Coronavirus second wave has taken India by storm and the country is witnessing more than 3 Lakhs cases every day. Most of the major countries has banned travelling from India and Australia is one of them.
Most of the cricketers has decided to fly back because of the surge and RCB witnessed Adam Zampa and Kane Richardson quitting the tournament to get back to the country.
Zampa recently spoke about why he had to quit the tournament. Talking to Sydney Herald, he said that he felt safe in Dubai while this year’s IPL bio bubble is the most vulnerable one.
“We’ve been in a few (bubbles) now, and I feel like this is probably the most vulnerable. I just feel like because it’s India, we’re always being told about the hygiene over here and being extra careful… I just felt like it was the most vulnerable,” said Zampa.
“The IPL that was held in Dubai six months ago didn’t feel that way at all. I felt like that was extremely safe. Personally, I feel like that would have been a better option originally for this IPL, but obviously, there’s a lot of political stuff that goes into it.
He also added that the next big discussion will be regarding the World Cup which the country will be hosting in a few months.
“Obviously there’s the T20 World Cup that’s meant to be happening here later this year. That’s probably going to be the next discussion in the cricket world. Six months is a long time,” he added.
While Zampa didn’t play a game in this year, he was practising with the team and he couldn’t find the motivation.
“Obviously the COVID situation over here is pretty dire. I just felt, rocking up to training and stuff, obviously, I wasn’t playing in the team as well, I was going to training and I wasn’t finding the motivation. There were a few other things like bubble fatigue and the chance to get home, once all the news broke about the flights and everything. I thought this was the best time to make the call.”
He said that cricket might be a reprieve for some people but when someone in the family is ill, nobody is going to care about the game.

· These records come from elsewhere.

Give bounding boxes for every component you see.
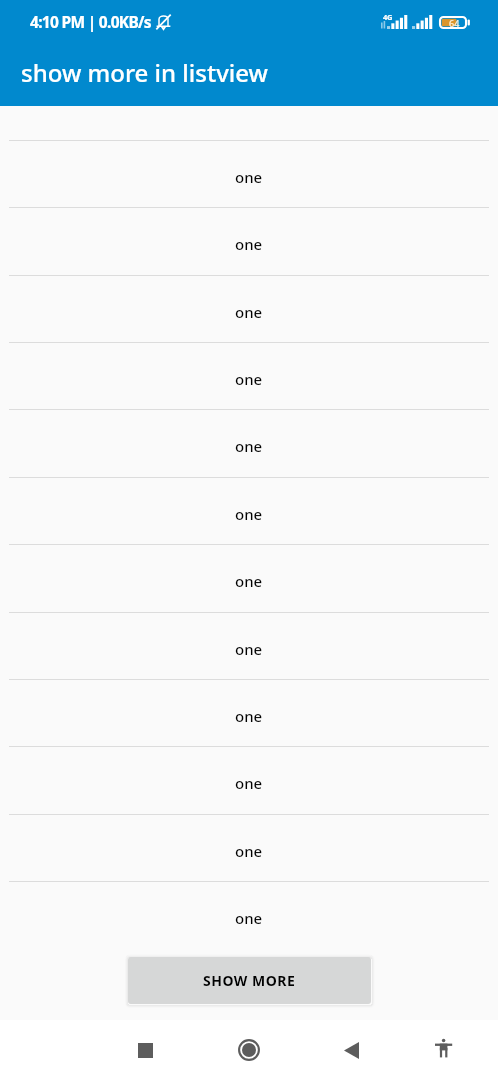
- staticText: 4:10 PM | 0.0KB/s: [30, 11, 151, 32]
- staticText: one: [235, 436, 263, 456]
- button[interactable]: Accessibility: [415, 1020, 471, 1080]
- button[interactable]: one: [0, 746, 498, 813]
- button[interactable]: Home: [221, 1020, 277, 1080]
- button[interactable]: one: [0, 881, 498, 948]
- staticText: one: [235, 302, 263, 322]
- staticText: one: [235, 639, 263, 659]
- button[interactable]: one: [0, 612, 498, 679]
- staticText: 64: [449, 17, 460, 29]
- staticText: one: [235, 841, 263, 861]
- button[interactable]: one: [0, 477, 498, 544]
- button[interactable]: one: [0, 679, 498, 746]
- staticText: one: [235, 908, 263, 928]
- button[interactable]: one: [0, 207, 498, 274]
- staticText: one: [235, 706, 263, 726]
- staticText: one: [235, 504, 263, 524]
- button[interactable]: Back: [323, 1020, 379, 1080]
- staticText: one: [235, 167, 263, 187]
- button[interactable]: one: [0, 140, 498, 207]
- staticText: one: [235, 369, 263, 389]
- staticText: SHOW MORE: [203, 971, 296, 990]
- button[interactable]: one: [0, 544, 498, 611]
- staticText: one: [235, 234, 263, 254]
- button[interactable]: SHOW MORE: [128, 957, 371, 1004]
- button[interactable]: one: [0, 342, 498, 409]
- button[interactable]: Recents: [117, 1020, 173, 1080]
- button[interactable]: one: [0, 814, 498, 881]
- button[interactable]: one: [0, 409, 498, 476]
- staticText: one: [235, 773, 263, 793]
- staticText: 4G: [383, 12, 393, 22]
- button[interactable]: one: [0, 275, 498, 342]
- staticText: one: [235, 571, 263, 591]
- staticText: show more in listview: [21, 56, 268, 89]
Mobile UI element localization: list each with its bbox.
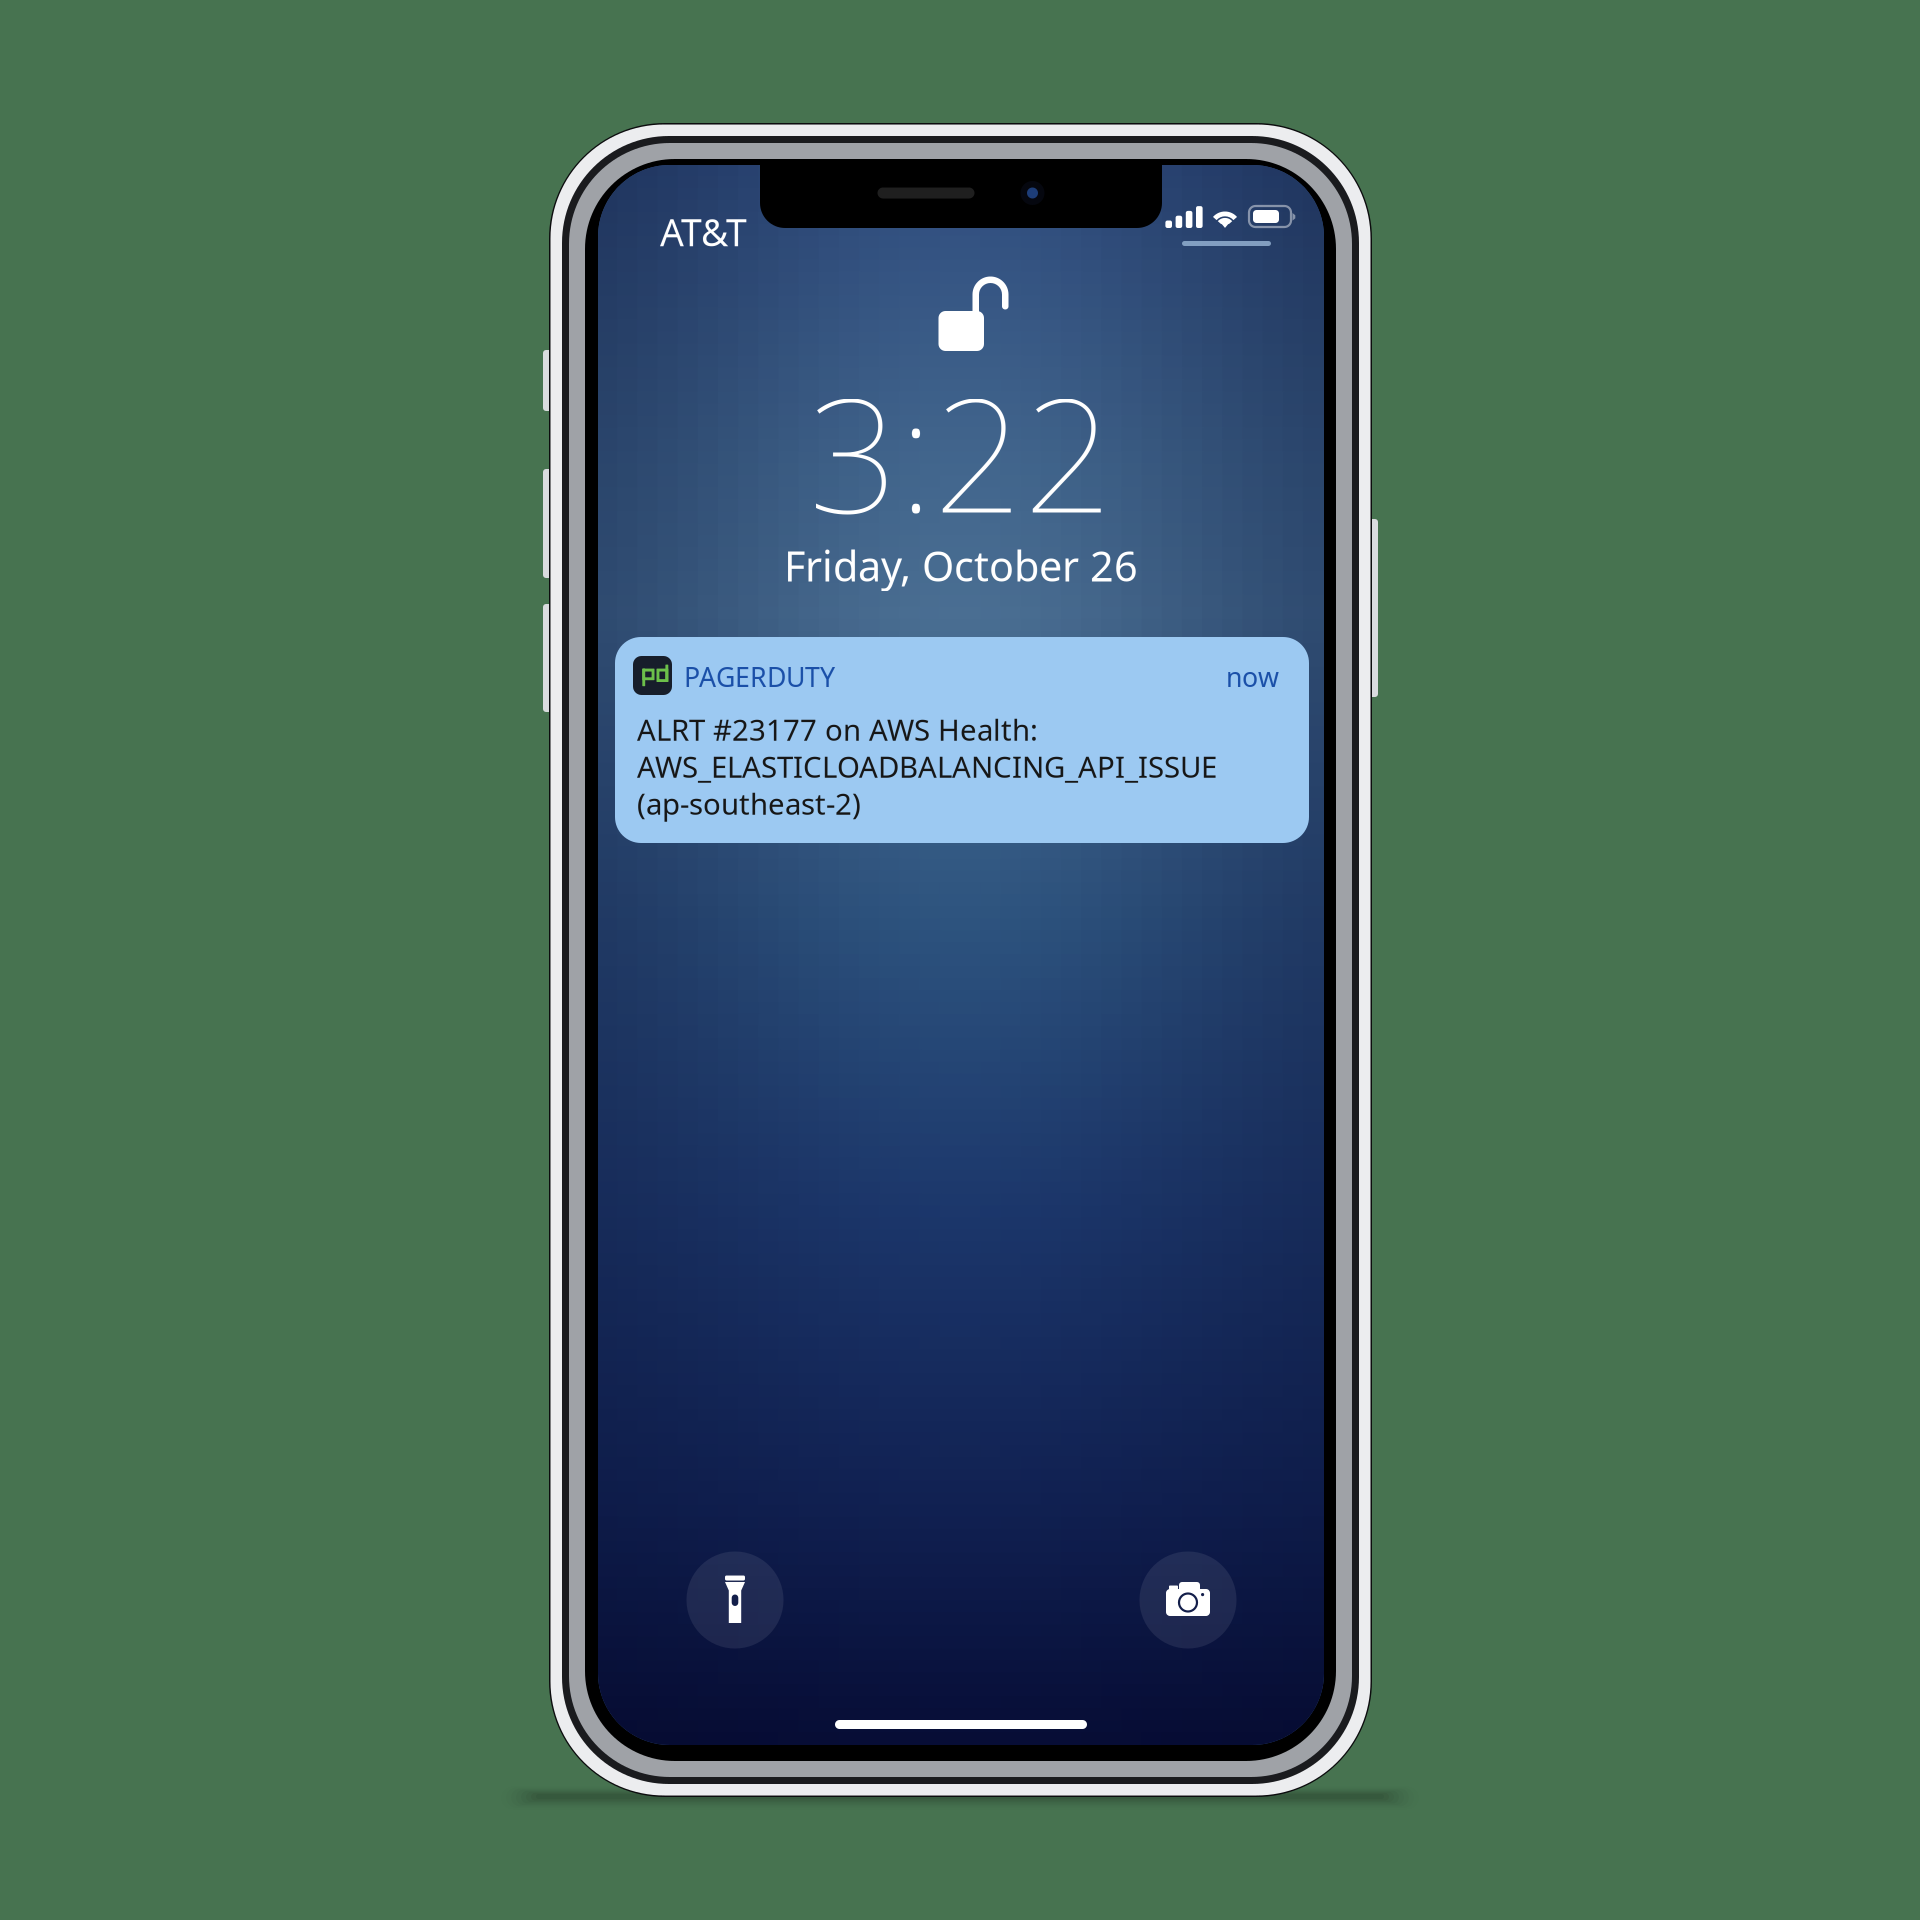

“There’s a lot of people coming out and saying games of cricket could be a reprieve for some people but that’s also going to be a personal answer. Someone who has a family member on their death bed probably doesn’t care about the cricket.
He also added that he doesn’t care about the money at the moment as he had to put his mental health first.
“I feel like for leaving anyone leaving halfway through a tournament, it’s definitely a financial sacrifice. But from my point of view, I wanted to put my mental health first,” said Zampa.